Failure there is still probably less bad than targeting the bottom with the inflation rather than the top. Minimum wage increases are bruising fights and jarring to cope with. But undoing the relative value with the mostly invisible mechanism of how money poofs in? Silent and seemingly effective.
 
I try to mention it frequently. I think the US currently has too low top marginal taxes.
I’m going to say something almost antithetical to my libertarian leanings: if you’re going to raise taxes to support a welfare state, everybody should be paying in.
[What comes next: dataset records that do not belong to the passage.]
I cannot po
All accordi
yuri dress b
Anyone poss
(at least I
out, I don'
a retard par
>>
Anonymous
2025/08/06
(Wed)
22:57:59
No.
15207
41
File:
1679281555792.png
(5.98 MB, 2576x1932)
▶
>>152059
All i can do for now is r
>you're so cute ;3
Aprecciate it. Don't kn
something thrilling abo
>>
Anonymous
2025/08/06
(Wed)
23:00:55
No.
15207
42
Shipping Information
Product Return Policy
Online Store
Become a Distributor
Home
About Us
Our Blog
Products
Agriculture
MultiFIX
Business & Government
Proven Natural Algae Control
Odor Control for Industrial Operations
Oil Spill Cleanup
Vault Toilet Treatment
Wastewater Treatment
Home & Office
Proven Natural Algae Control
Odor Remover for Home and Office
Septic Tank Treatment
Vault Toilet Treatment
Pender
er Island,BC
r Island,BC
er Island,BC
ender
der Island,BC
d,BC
If someone’s not contributing in some way but receiving benefits, is there any incentive for them to think about the effectiveness of the programs they support? If someone wants to build a new sidewalk to my apartment and it costs me zero, why should I care whether the government spends $100 or $100,000,000?
 
But nobody actually advocates running big surpluses forever.

See you say stuff like this but the US government, using the neoclassical macro models, was claiming before the early-2000s recession that Clinton's surpluses would last forever and continue to increase forever. You also conveniently forget how mainstream macro actually claimed that the Great Recession was impossible before it happened!
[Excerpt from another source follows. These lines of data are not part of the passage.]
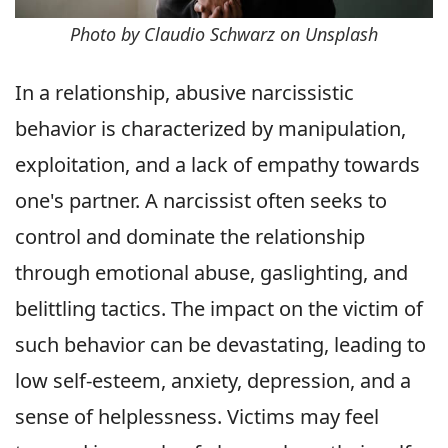
Photo by Claudio Schwarz on Unsplash
In a relationship, abusive narcissistic
behavior is characterized by manipulation,
exploitation, and a lack of empathy towards
one's partner. A narcissist often seeks to
control and dominate the relationship
through emotional abuse, gaslighting, and
belittling tactics. The impact on the victim of
such behavior can be devastating, leading to
low self-esteem, anxiety, depression, and a
sense of helplessness. Victims may feel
Is it not dependent on the confidence of the people have in the government to reasonably manage the money supply? Otherwise, there is always the use of force like applied in Venezuela, but I know no one here would advocate haphazard government seizure of property in order to meet its obligations.

To some extent it is of course dependent on a political agreement by the population that the government is legitimate and that their money is worth something. Here's a hint: the fastest way to destroy people's confidence in the monetary system is to use Gold Standard-style balanced-budget thinking to unleash debt-deflation on the economy.

I don’t see them as tangible social benefits as they are a drain on the economy if the goal of an economy is to provide an increased standard of living. Every piece of steel used in a tank or gallon of jet fuel for a bomber could be used better elsewhere. We should think of defense spending as at best a necessary evil, a 5% of our incomes that go ostensibly to protect the other 95%.

I agree with you to some extent, but to spend no money on armaments would require big changes in international politics that are beyond the scope of an MMT discussion. The point here is that it is a basic macroeconomic principle that all spending is someone else's income. For the economy as a whole spending equals income. Thus, even spending on armaments (and it's important to keep in mind that not 100% of the military budget does actually go to armaments) provides tangible social benefits because the people who manufacture armaments for the government, as I said, live and thus mostly consume in the United States. They spend the money they make producing armaments on other things, providing income to other people. That is a tangible social benefit.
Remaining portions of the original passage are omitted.